Patience involves a lot of waiting. And waiting can be discouraging at times. Waiting can be synonymous with longing, with yearning, with the feeling that something is missing. Waiting is an affect of missing something, of not having. And time, it seems, has been convicted as the thief.
My friend gave me a book recently called The Moon Divas Guidebook. It serves as a workbook with exercises for women in transition. I read through it at night.
This book asked me to write down four fears and dissect them. I was told to find the root of each fear and see if the four were connected in someway. My four fears were Mortality, Settling, Imperfection and Not Knowing. Through my analysis I realized my four fears actually were sewn together with one common thread. Time. Losing it, wasting it, not having enough of it, not knowing what to do with it.
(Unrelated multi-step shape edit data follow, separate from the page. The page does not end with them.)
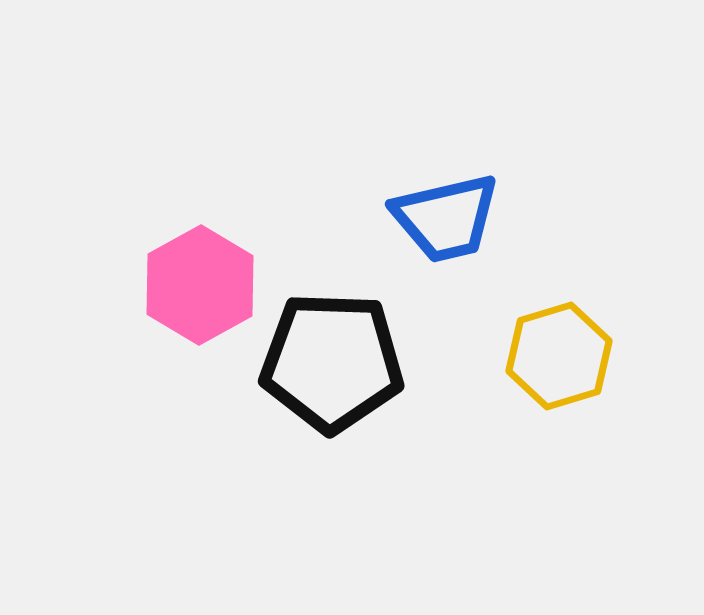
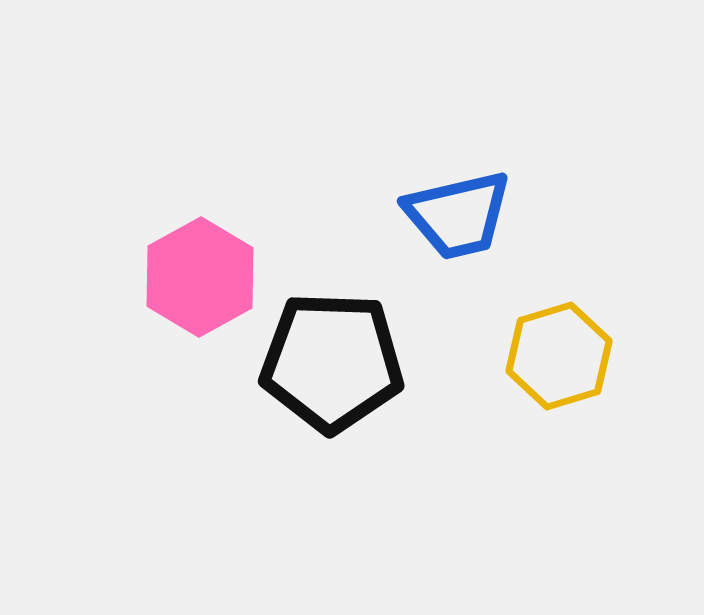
blue trapezoid: moved 12 px right, 3 px up
pink hexagon: moved 8 px up
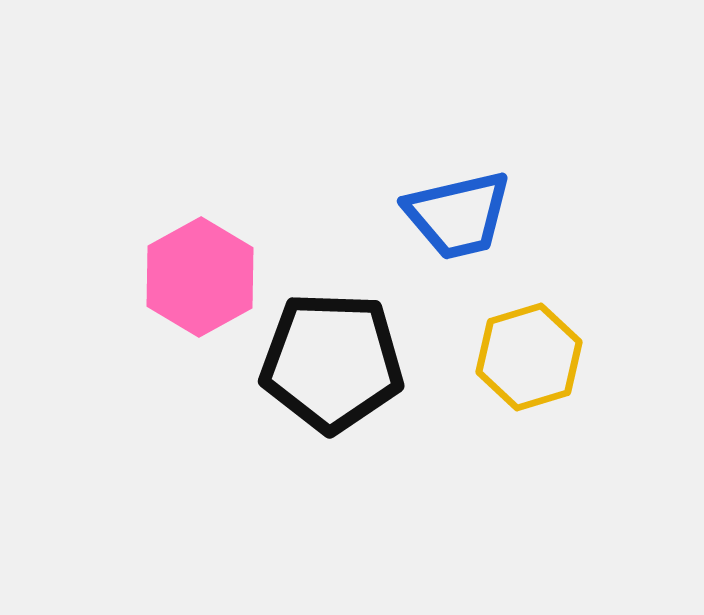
yellow hexagon: moved 30 px left, 1 px down
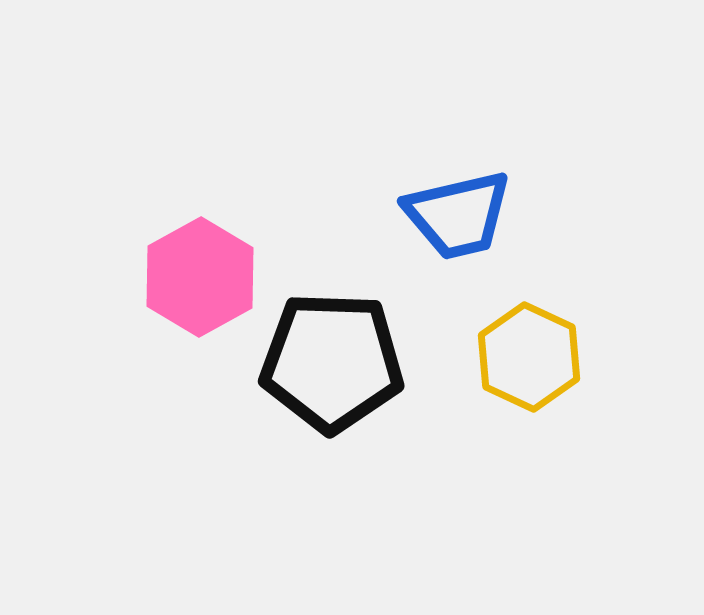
yellow hexagon: rotated 18 degrees counterclockwise
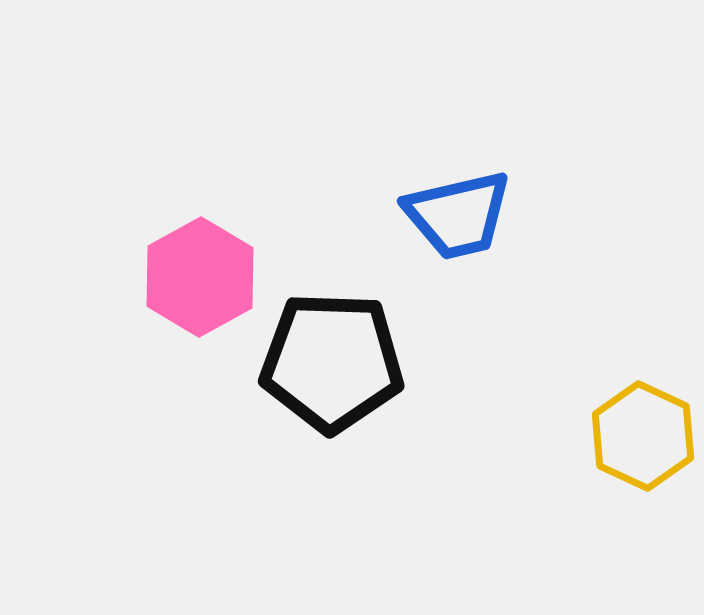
yellow hexagon: moved 114 px right, 79 px down
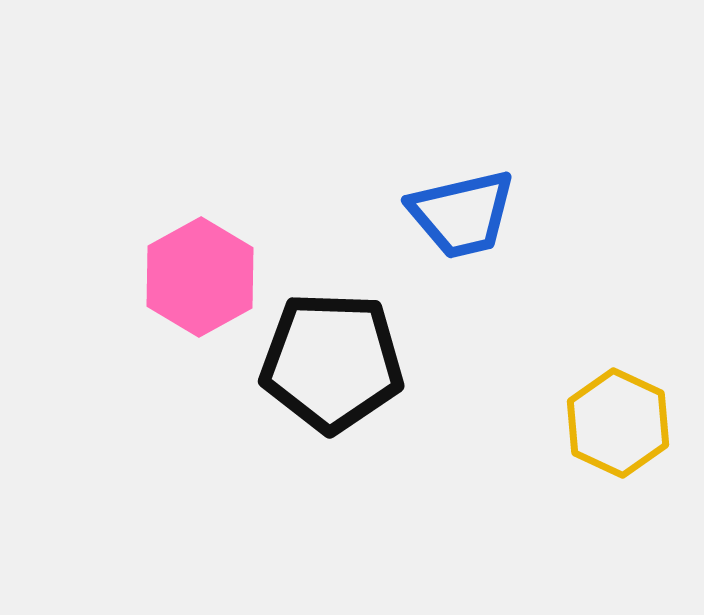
blue trapezoid: moved 4 px right, 1 px up
yellow hexagon: moved 25 px left, 13 px up
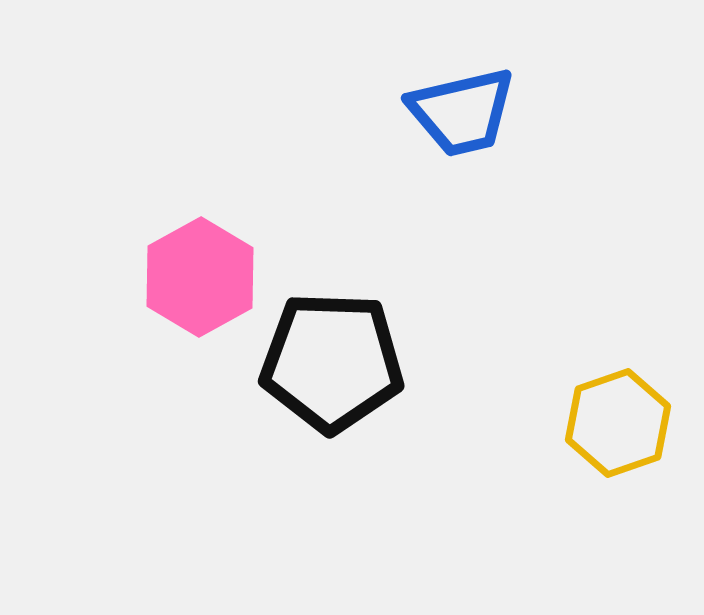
blue trapezoid: moved 102 px up
yellow hexagon: rotated 16 degrees clockwise
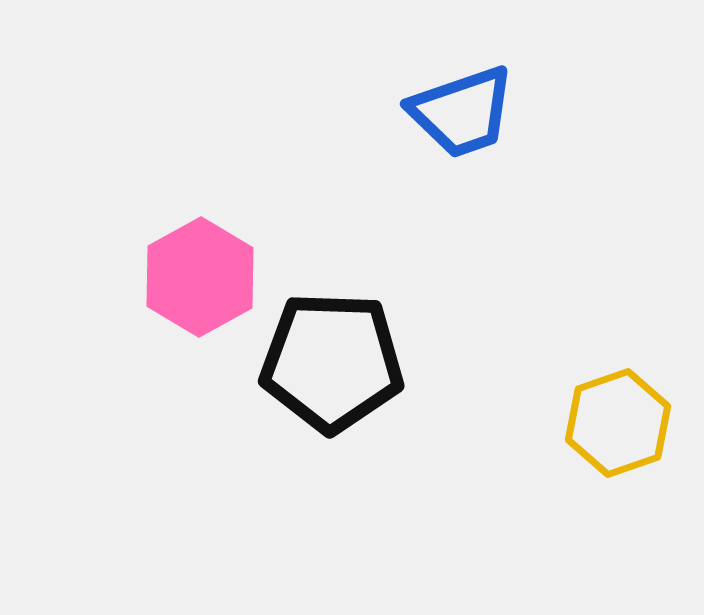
blue trapezoid: rotated 6 degrees counterclockwise
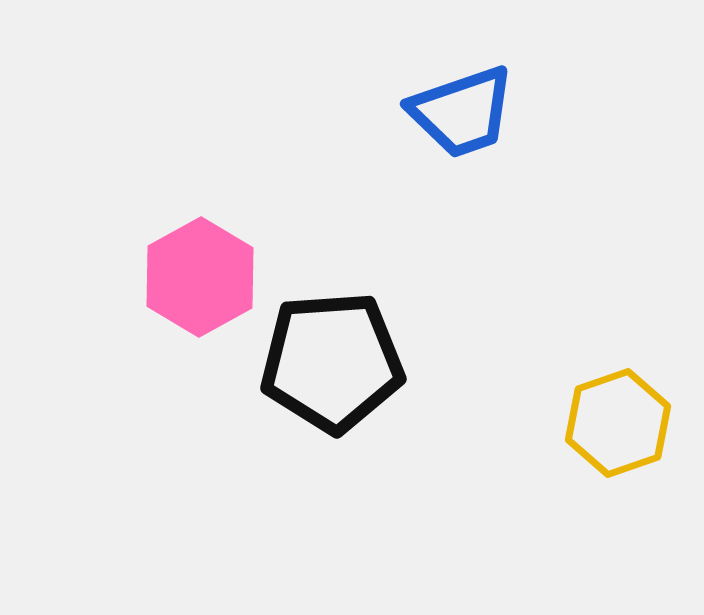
black pentagon: rotated 6 degrees counterclockwise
I fear death because I’m afraid I’m going to lose my time. I fear settling because I fear I am going to waste my time. I fear imperfection because I fear I don’t have enough time. I fear not knowing because I don’t know what I’m supposed to do with my time. My biggest realization in this unpacking process was understanding that time is not mine to possess. I don’t have time to use. I live time. I am living in time and space and experiencing it.
It is easy to become possessive of time. As if it is ours alone to take advantage of, to hoard or to waste. But that just isn't the case. Time doesn't belong to any one of us. So no longer will I complain about not having enough time or wasting my time or biding my time. From now on I will embrace time for what it is. Limitless, expansive, universal. And with that much time, patience suddenly becomes and easy practice.